What is being asked
Count the lines of data below that include "Canon". Provide only the number.

Data extract
++++++++++++++++++++

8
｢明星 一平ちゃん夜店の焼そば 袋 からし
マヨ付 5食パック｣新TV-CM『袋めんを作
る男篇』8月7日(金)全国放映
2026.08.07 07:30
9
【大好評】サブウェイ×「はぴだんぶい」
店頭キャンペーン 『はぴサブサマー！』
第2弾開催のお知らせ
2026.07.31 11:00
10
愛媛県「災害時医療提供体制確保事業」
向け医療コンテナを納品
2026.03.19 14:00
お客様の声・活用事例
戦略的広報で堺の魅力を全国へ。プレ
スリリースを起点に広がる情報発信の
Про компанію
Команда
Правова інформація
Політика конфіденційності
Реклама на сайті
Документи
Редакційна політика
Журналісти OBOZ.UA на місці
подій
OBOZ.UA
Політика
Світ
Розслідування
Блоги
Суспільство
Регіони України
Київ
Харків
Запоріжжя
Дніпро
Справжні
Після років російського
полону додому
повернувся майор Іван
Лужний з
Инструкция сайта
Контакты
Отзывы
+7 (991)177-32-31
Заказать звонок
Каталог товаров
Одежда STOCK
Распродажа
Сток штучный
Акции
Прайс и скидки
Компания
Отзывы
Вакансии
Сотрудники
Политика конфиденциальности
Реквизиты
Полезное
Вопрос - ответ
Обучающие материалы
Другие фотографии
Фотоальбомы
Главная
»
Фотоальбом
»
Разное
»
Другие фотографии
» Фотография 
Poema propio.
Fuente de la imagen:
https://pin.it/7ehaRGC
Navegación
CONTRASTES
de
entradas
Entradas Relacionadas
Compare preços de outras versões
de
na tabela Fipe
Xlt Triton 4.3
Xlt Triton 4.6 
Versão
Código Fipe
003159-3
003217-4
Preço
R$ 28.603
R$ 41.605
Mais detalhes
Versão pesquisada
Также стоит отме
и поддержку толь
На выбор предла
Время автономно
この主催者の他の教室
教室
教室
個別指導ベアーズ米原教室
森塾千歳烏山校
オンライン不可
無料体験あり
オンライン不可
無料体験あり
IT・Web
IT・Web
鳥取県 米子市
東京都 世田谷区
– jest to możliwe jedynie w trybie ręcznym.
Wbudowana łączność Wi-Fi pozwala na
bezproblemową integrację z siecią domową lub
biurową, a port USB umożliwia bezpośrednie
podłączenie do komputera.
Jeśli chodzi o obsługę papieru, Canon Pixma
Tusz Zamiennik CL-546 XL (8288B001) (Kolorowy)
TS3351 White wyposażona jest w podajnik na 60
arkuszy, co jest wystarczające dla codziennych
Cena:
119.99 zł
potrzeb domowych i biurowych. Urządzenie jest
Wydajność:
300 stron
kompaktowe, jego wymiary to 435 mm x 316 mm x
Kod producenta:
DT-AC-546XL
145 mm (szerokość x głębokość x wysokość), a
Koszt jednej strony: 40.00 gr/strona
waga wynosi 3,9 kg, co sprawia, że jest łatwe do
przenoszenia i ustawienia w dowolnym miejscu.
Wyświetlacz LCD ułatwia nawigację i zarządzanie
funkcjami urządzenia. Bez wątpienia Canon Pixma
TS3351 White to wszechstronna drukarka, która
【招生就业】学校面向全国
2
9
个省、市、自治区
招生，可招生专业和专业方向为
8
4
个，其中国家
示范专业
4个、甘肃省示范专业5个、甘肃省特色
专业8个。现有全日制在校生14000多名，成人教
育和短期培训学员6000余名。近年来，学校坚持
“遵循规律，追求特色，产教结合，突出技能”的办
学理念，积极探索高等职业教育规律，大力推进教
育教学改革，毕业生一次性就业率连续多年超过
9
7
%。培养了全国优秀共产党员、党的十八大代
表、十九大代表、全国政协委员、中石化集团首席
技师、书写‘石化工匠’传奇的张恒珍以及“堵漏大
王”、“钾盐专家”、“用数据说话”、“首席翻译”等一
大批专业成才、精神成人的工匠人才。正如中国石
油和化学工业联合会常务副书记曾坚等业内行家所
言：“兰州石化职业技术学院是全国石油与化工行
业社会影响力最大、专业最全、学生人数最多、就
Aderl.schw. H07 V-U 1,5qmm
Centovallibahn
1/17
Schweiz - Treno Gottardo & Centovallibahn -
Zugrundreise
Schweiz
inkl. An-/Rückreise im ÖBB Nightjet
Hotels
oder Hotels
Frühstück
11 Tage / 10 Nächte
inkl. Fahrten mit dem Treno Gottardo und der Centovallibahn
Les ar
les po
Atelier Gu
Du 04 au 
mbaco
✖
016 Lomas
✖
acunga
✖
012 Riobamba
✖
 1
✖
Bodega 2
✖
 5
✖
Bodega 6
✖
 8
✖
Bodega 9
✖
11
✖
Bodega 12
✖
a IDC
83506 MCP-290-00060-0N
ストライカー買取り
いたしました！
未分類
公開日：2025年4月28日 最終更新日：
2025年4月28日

++++++++++++++++++++

Response below
2